Tenía cinco años cuando asistió con sus padres a una fiesta en el hotel más imponente de La Costa. Los miembros de la sociedad étnica celebraban la excelente cosecha producida ese año y las insuperables ventas, ignorando la extraña sensación de agobio que se propagaba en el ambiente y que todos podían sentir, incluso ella.
A los pocos minutos de haber iniciado la festividad se desató el caos.
Rebeca solo recordaba haber escuchado explosiones y gritos llenos de desesperación, así como disparos y rugidos de animales salvajes.
Una mano delgada la ayudó a esconderse bajo una mesa mientras afuera se desataba una sangrienta masacre, y en medio de la oscuridad lo único que divisó fue la mirada intensa del niño que la acompañaba y no soltaba su mano.
Su presencia y cercanía la calmaba.
Al captar el olor de la madera quemada ambos salieron de su escondite, quedando petrificados. A su alrededor poderosas llamas comenzaban a alimentarse con los restos de la destrucción ocasionada y de los cuerpos inertes de los que habían fallecido ese día.
Con los ojos agrandados y rebosantes de lágrimas, ella repasó el lugar. En un rincón su madre lloraba desconsolada, con su padre en brazos.
La sangre cubría casi en su totalidad el cuerpo sin vida del hombre, y tras ellos, una figura fantasmagórica salía agazapada de entre las lenguas de fuego.

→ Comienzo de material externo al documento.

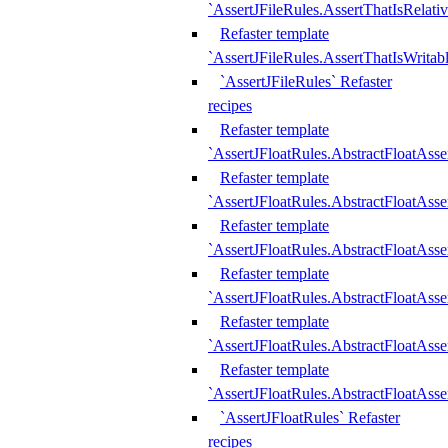
`AssertJFileRules.AssertThatIsRelativ
Refaster template
`AssertJFileRules.AssertThatIsWritab
`AssertJFileRules` Refaster
recipes
Refaster template
`AssertJFloatRules.AbstractFloatAsse
Refaster template
`AssertJFloatRules.AbstractFloatAss
Refaster template
`AssertJFloatRules.AbstractFloatAsse
Refaster template
`AssertJFloatRules.AbstractFloatAss
Refaster template
`AssertJFloatRules.AbstractFloatAss
Refaster template
`AssertJFloatRules.AbstractFloatAss
`AssertJFloatRules` Refaster
recipes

Era un animal muy grande y fiero, que la observaba con rencor a través de unas pupilas inyectadas de sangre.
Apretó con fuerza los labios para no dejar escapar el grito de terror que solía emitir cuando recordaba ese fragmento de su vida pasada.

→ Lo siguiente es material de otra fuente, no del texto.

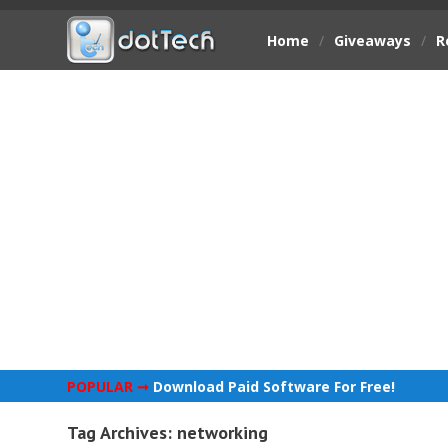
Home
/
Giveaways
/
R
POPULAR ➞
Download Paid Software For Free!
Tag Archives:
networking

Sentía un miedo inmenso por esa bestia que desde ese día la rondó en sueños por muchos años, hasta que pudo hacerla desaparecer con ayuda de psicólogos y psiquiatras.
De mal humor continuó su día y por la tarde se sintió exhausta. Marian nunca apareció, la había llamado en un par de oportunidades asegurándole estar muy ocupada, por eso ella decidió cerrar antes y darse una vuelta por los alrededores.
Desde que el líder Pablo comenzó con su insistencia de que viajaran a La Costa para resolver los inconvenientes de los envío de dinero, ella lo apoyó para convencer a su madre.
Sentía una ansiedad apremiante por caminar de nuevo por las calles arenosas de ese poblado, lleno de vitalidad y alegría.
Los aromas del mar y el sonido del oleaje la acompañaban hasta en los callejones más apartados, así como el murmullo de la gente y la actividad turística.
Rebeca se alejó del casco central del pueblo en dirección a las plantaciones de café, plátano y naranja; buscaba el río.
Se dejó guiar por una sensación de curiosidad y júbilo a pesar de no recordar nada de aquellos caminos.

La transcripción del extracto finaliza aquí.